Au fil du temps, David Cronenberg a imposé un univers transcendant les frontières du cinéma expérimental où il débuta, le fantastique qui le rendu culte chez les initiés et au final le cinéma d’auteur qui l’imposa au sein de la critique. Cronenberg porte des thématiques et obsessions qui renversent, transgressent le rapport au monde de l’individu comme va le démontrer l’ouvrage de Fabien Demangeot.

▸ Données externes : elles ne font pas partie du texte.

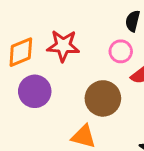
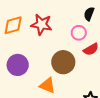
purple circle: (35, 91) -> (18, 65), moved

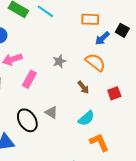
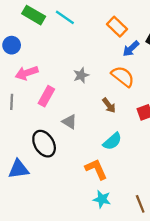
orange rectangle: (90, 19) -> (117, 27), turned 42
gray triangle: (51, 112) -> (70, 122), moved
orange L-shape: (99, 142) -> (96, 169), moved

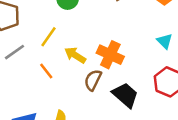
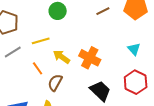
yellow line: (48, 37) -> (41, 41), turned 36
brown semicircle: (93, 80) -> (55, 83), moved

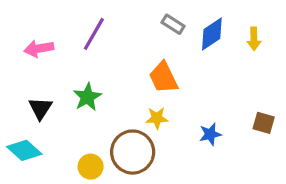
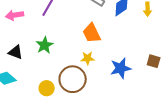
black triangle: (40, 108) -> (16, 52), turned -42
blue star: (210, 134) -> (121, 68), size x1.5

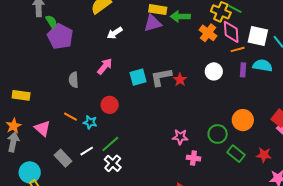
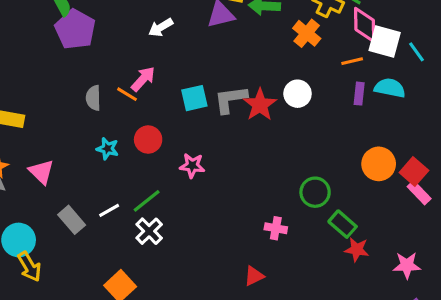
pink diamond: (231, 32) -> (365, 25), moved
white circle: (214, 71) -> (298, 94), moved
red star: (180, 80) -> (260, 105), size x1.5
orange line: (70, 117) -> (127, 94), moved
orange circle: (243, 120) -> (379, 164), moved
cyan star: (90, 122) -> (107, 149), moved
pink star: (180, 137) -> (192, 166), moved
red star: (264, 155) -> (357, 250), moved

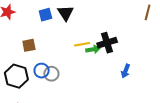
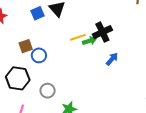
blue circle: (42, 71) -> (39, 55), moved
blue arrow: (126, 71) -> (112, 59), moved, turned -152
gray circle: (51, 74) -> (48, 91), moved

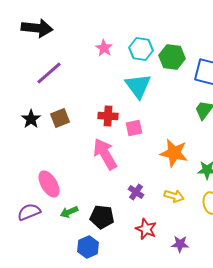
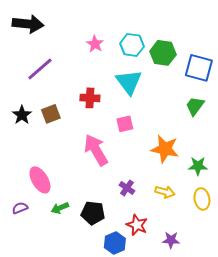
red cross: (108, 116) -> (90, 98), moved
purple semicircle: (29, 212) -> (20, 208), size x0.7
blue hexagon: (88, 247) -> (115, 243), moved

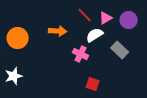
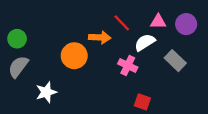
red line: (85, 15) -> (122, 23), moved
pink triangle: (106, 18) -> (158, 22), turned 32
orange circle: (18, 38) -> (74, 56), moved

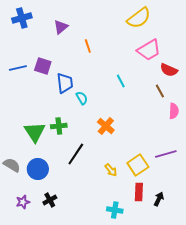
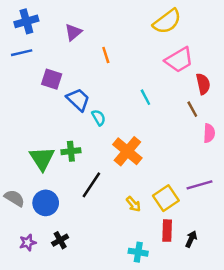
blue line: (18, 68) -> (22, 53), moved
red semicircle: (169, 70) -> (203, 84), turned -126
blue trapezoid: (65, 83) -> (78, 100), turned -40
orange cross: (106, 126) -> (127, 151), size x1.4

L’auteur définit cette transgression en trois axes : corporels, sexuels et psychiques. Il s’appuie sur le traitement que Cronenberg fait des mutations corporelles qui peuplent sa filmographie. Cette transformation ne sonne pas comme déchéance ou une monstruosité comme dans des films d’horreur organiques comme The Thing (1982), mais comme un nouvel état bouleversant la perception et vécu comme un éveil, une évolution par les héros. Ce sera le cas pour le Jeff Goldblum de La Mouche (1986) dont la mue décuple les aptitudes avant de le faire devenir autre chose, ce qu’il appréhende jusqu’à sombrer dans une forme de mégalomanie. Fabien Demangeot s’appuie d’ailleurs aussi sur son roman Consumés (Cronenberg ayant aussi entamé une carrière littéraire depuis 2014) pour montrer que les physiologies « autres » peuvent dégager une autre forme d’attrait sexuel avec cette femme altérée par la maladie mais qui excite toujours autant son époux qui par ce biais inaugure de nouveaux jeux érotiques de couple. Les symboles et attributs sexuels inversent les notions de masculins et féminins, de stimulation du désir dans l’accès aux mondes virtuel d’Existenz (1999), les trips de Le Festin nu (1991) ou le désir trouble de M. Butterfly (1993) et la fusion humain/objet dans Vidéodrome (1983). L’auteur souligne que la mise en scène de Cronenberg se déleste des codes du cinéma gore dans son approche de la transformation, nous ne sommes ni dans la jubilation sanguinolente, ni dans la recherche du dégout du spectateur, mais la recherche d’un sentiment autre – le final dramatique de La Mouche inventant littéralement le gore qui fait pleurer.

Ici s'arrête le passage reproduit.